Lack of Apples-to-Apples Performance Benchmarks

Traditional computing has established benchmarks like FLOPS (floating-point operations per second) or frames per second in graphics. But the neuromorphic world still lacks standardized ways to measure and compare performance. For example, neuromorphic chips are not just about raw speed—energy savings is another key metric and reason for using them.

This lack of standardized benchmarks creates somewhat of a “chicken and egg” problem. Without clear metrics, it’s difficult to assess progress. But without provably superior performance, it’s harder to secure R&D funding, and in turn—adoption.

So Is Neuromorphic Computing the Future of AI?

Neuromorphic computing offers tantalizing promises – extreme energy efficiency, adaptive learning, and tackling real-world sensory data in ways that challenge traditional AI. However, it’s crucial to remember that we’re still in the very early stages of this technology.

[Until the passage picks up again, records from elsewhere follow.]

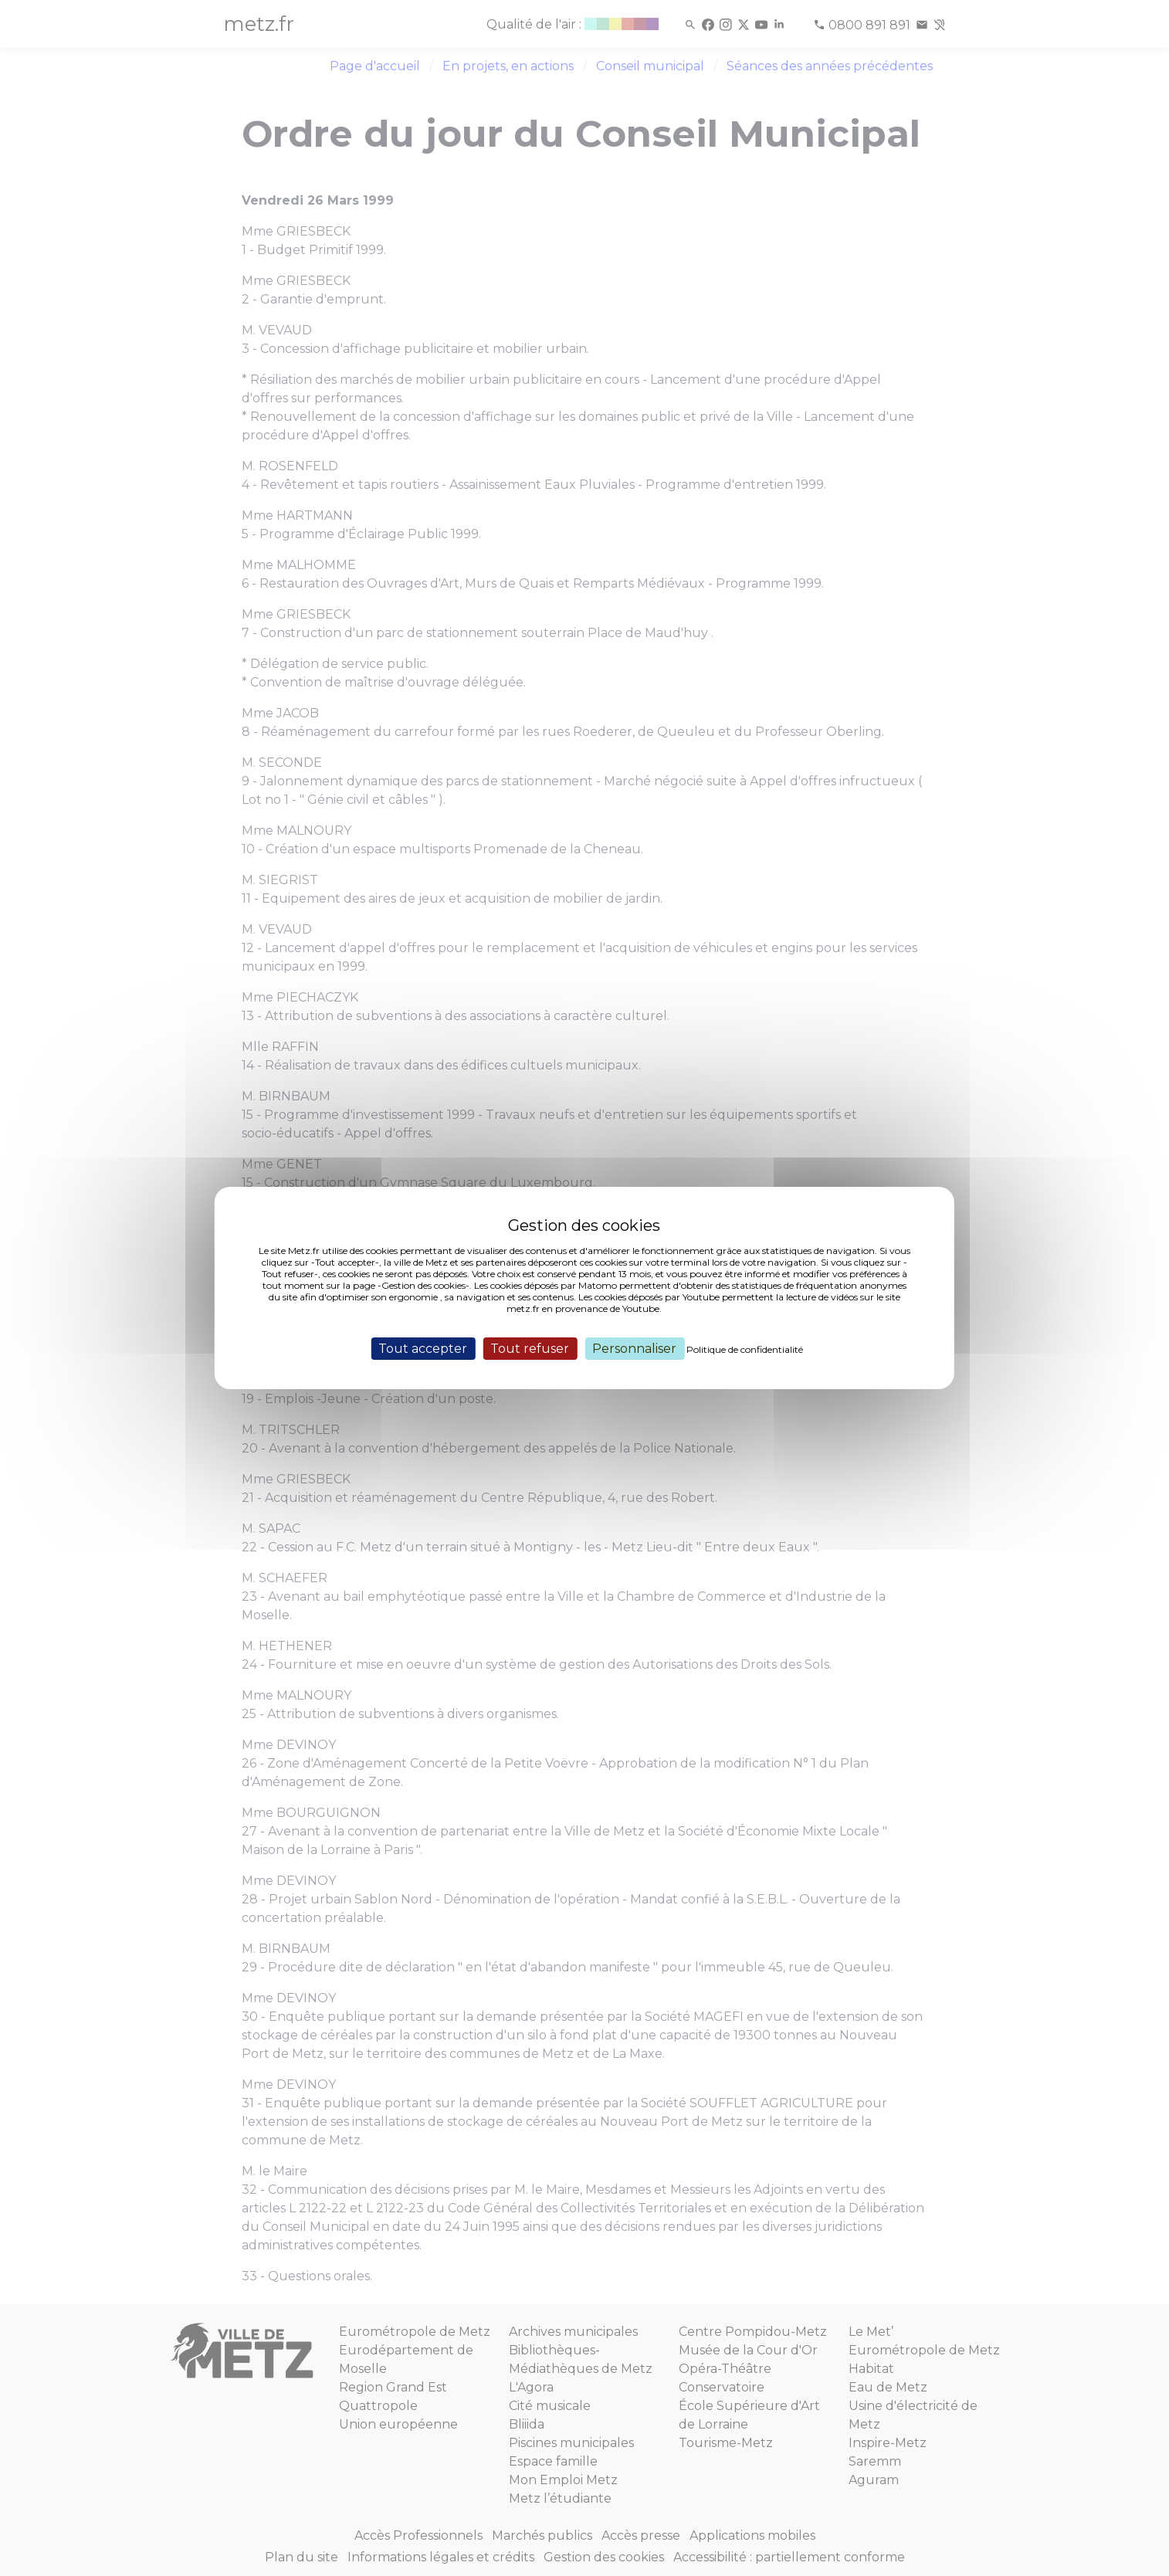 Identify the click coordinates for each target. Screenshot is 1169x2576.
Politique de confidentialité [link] (744, 1349)
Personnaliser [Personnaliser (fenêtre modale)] (634, 1348)
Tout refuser (529, 1348)
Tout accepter (422, 1348)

Manufacturing, programming, and benchmarking challenges all stand in the way of widespread adoption.

One bridge between the present and the future might be the development of hybrid systems. These combine traditional with neuromorphic chips, allowing each to play to its strengths. Neuromorphic cores could handle specific tasks requiring low-power, real-time processing, like smart city sensors or self-driving cars. Meanwhile, traditional CPUs or GPUs would still manage overall system control. As neuromorphic technology matures, the balance within these hybrid systems could shift.

Levels of AI According to Capabilities
Credit: Guido Perscheid/Center for Deep Tech Innovation

The ultimate question is whether neuromorphic computing can play a role in the pursuit of Artificial General Intelligence (AGI). Some researchers believe AGI is achievable with current paradigms, and it’s just a matter of scaling up existing models. They point to recent advances in generative AI that have forced us to rethink what we assumed about human creativity.

Still, other AI researchers don’t think current methods are enough. For example, some theories suggest true sentience is inseparable from the body and the environment. Current AI operates on abstract data models, while our brains evolved in the context of physical action and sensory perception. This argues for hardware specialized in handling real-world, noisy sensory data in real time—i.e. neuromorphic computing.

Regardless, neuromorphic AI will likely complement, rather than replace the AI approaches we have today. This is an extremely exciting field to watch, and plenty of startups are already pushing its boundaries. Whether neuromorphic computing ends up being a key puzzle piece for AGI—or “merely” used in niche cases like edge AI—it’s very worth keeping a close eye on.